Prognostic factors influencing long-term survival of patients undergoing nephron-sparing surgery for nonmetastatic renal-cell carcinoma (RCC) with imperative indications.

Axel Haferkamp1, Martin Kurosch, Maria Pritsch, Gencay Hatiboglu, Stephan Macher-Goeppinger, Jesco Pfitzenmaier, Sascha Pahernik, Nina Wagener, Markus Hohenfellner.   

Abstract

BACKGROUND: We assessed the effect of T stage, Fuhrman's grade, multifocality, bilaterality, positive surgical margins, and synchronism of bilateral tumors on cancer-specific survival of patients with nonmetastatic renal-cell carcinoma (RCC) undergoing nephron-sparing surgery for imperative indications.
METHODS: We retrospectively analyzed 168 patients who underwent nephron-sparing surgery for imperative RCC indications between 1974 and 2002. A total of 85 patients had bilateral RCCs; in 27 patients, the tumors were multifocal. Multivariate Cox proportional hazards models were fitted to assess the features associated with cancer-specific survival.
RESULTS: The median follow-up was 99 months (range, 2-326 months). Patients were followed until January 2008. A total of 52 patients died of their cancer during follow-up. Multivariate analyses of the total group only revealed Fuhrman's grade 3 (hazard ratio [HR] 2.94) and bilateral occurrence of RCC (HR 1.82) as independent prognostic factors. In a subgroup analysis of patients with bilateral occurrence of RCC, we observed a tendency toward positive surgical margins (HR 2.89, P = 0.08) being another negative prognostic factor.

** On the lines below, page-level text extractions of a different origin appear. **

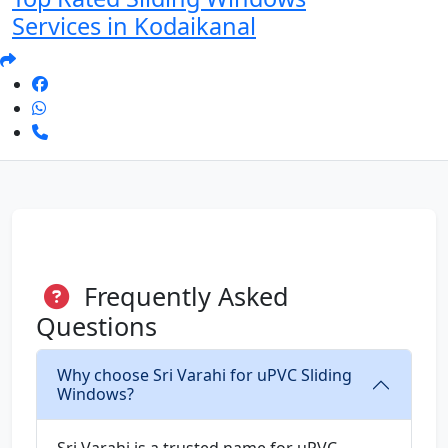
Services in Kodaikanal
Frequently Asked
Questions
Why choose Sri Varahi for uPVC Sliding
Windows?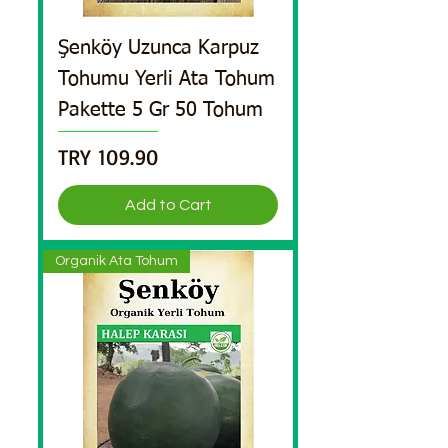
Şenköy Uzunca Karpuz
Tohumu Yerli Ata Tohum
Pakette 5 Gr 50 Tohum
Price
TRY 109.90
Add to Cart
Organik Ata Tohum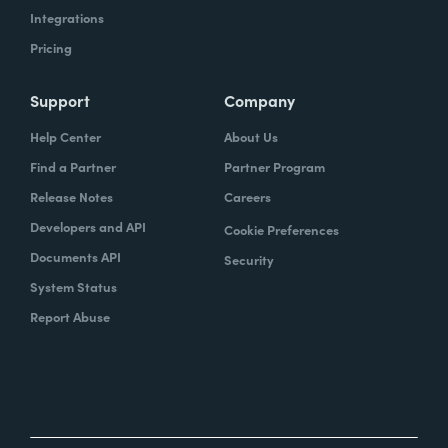
Integrations
Pricing
Support
Company
Help Center
About Us
Find a Partner
Partner Program
Release Notes
Careers
Developers and API
Cookie Preferences
Documents API
Security
System Status
Report Abuse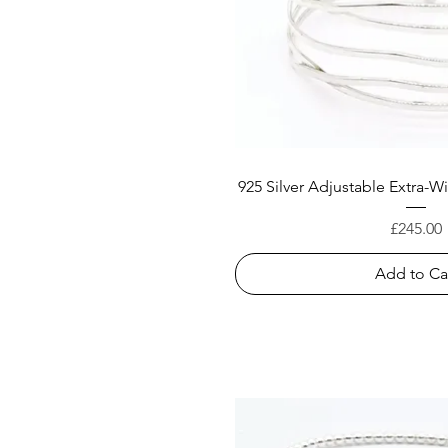
925 Silver Adjustable Extra-
Price
£245.00
Add to Ca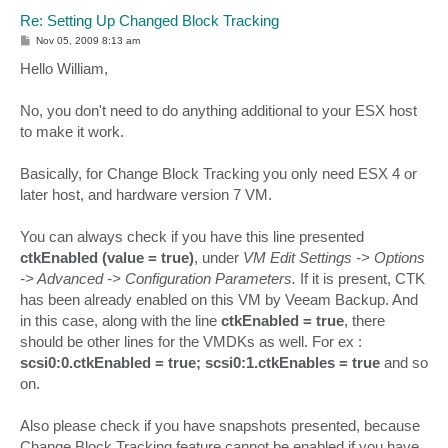
Re: Setting Up Changed Block Tracking
P
Nov 05, 2009 8:13 am
o
s
Hello William,
t
No, you don't need to do anything additional to your ESX host
to make it work.
Basically, for Change Block Tracking you only need ESX 4 or
later host, and hardware version 7 VM.
You can always check if you have this line presented
ctkEnabled (value = true)
, under
VM Edit Settings -> Options
-> Advanced -> Configuration Parameters.
If it is present, CTK
has been already enabled on this VM by Veeam Backup. And
in this case, along with the line
ctkEnabled = true
, there
should be other lines for the VMDKs as well. For ex :
scsi0:0.ctkEnabled = true; scsi0:1.ctkEnables = true
and so
on.
Also please check if you have snapshots presented, because
Change Block Tracking feature cannot be enabled if you have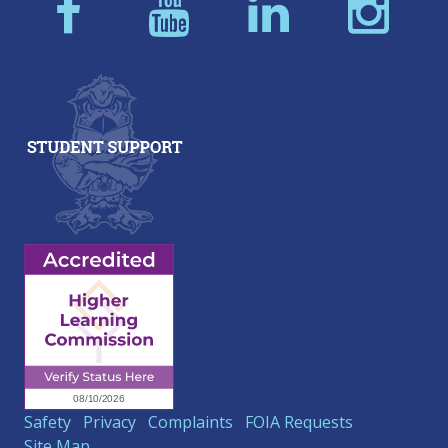
Safety
Privacy
Complaints
FOIA Requests
Site Map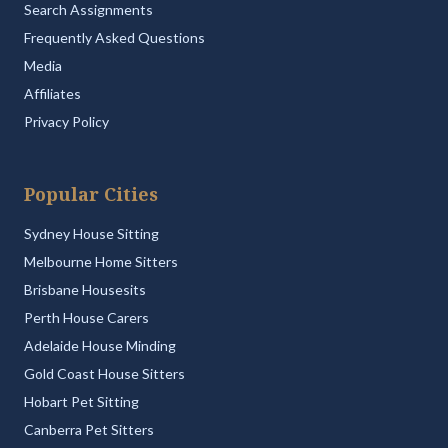
Search Assignments
Frequently Asked Questions
Media
Affiliates
Privacy Policy
Popular Cities
Sydney House Sitting
Melbourne Home Sitters
Brisbane Housesits
Perth House Carers
Adelaide House Minding
Gold Coast House Sitters
Hobart Pet Sitting
Canberra Pet Sitters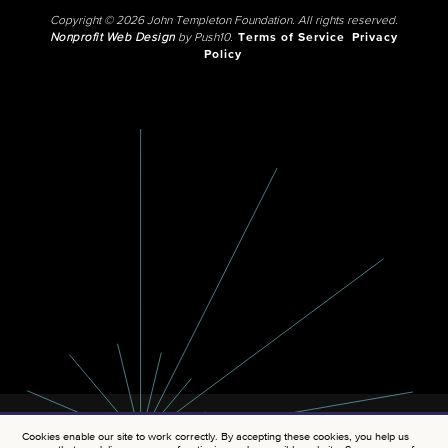
Copyright © 2026 John Templeton Foundation. All rights reserved.
Nonprofit Web Design
by Push10.
Terms of Service
Privacy
Policy
Cookies enable our site to work correctly. By accepting these cookies, you help us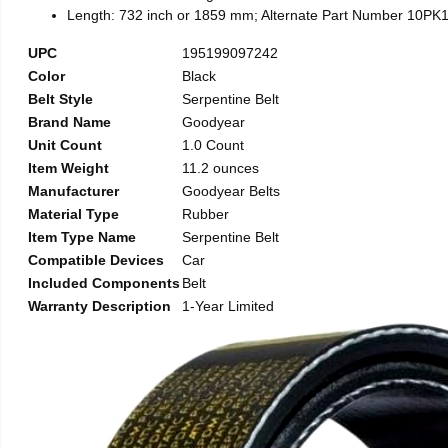
Length: 732 inch or 1859 mm; Alternate Part Number 10PK
UPC
195199097242
Color
Black
Belt Style
Serpentine Belt
Brand Name
Goodyear
Unit Count
1.0 Count
Item Weight
11.2 ounces
Manufacturer
Goodyear Belts
Material Type
Rubber
Item Type Name
Serpentine Belt
Compatible Devices
Car
Included Components
Belt
Warranty Description
1-Year Limited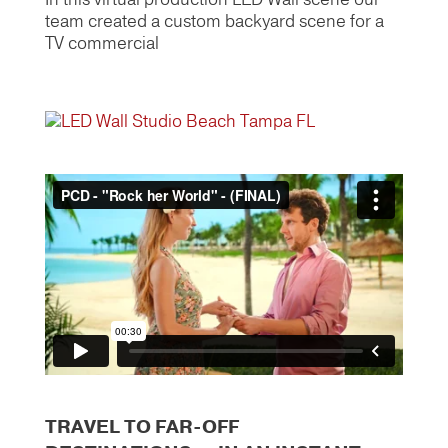
team created a custom backyard scene for a
TV commercial
TRAVEL TO FAR-OFF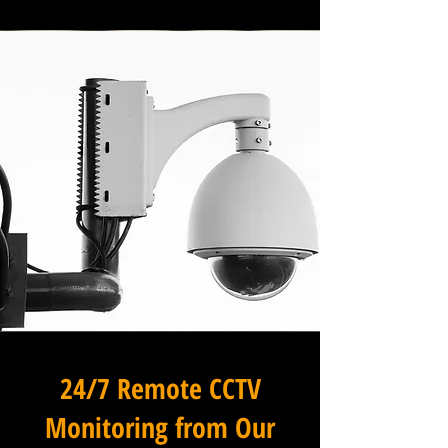
24/7 Remote CCTV
Monitoring from Our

There was no difference in cancer-specific survival between patients with synchronous and metachronous bilateral RCC presence (HR 1.08).
CONCLUSIONS: Fuhrman's grade 3 and bilateral occurrence of RCC were the only statistically significant prognostic factors for cancer-specific survival in patients undergoing nephron-sparing surgery for imperative indications for nonmetastatic RCC. The presence of sporadic multifocal tumors and the synchronous occurrence of bilateral tumors have no influence on cancer-specific survival, while positive surgical margins may have an impact in the subset of patients with bilateral RCC.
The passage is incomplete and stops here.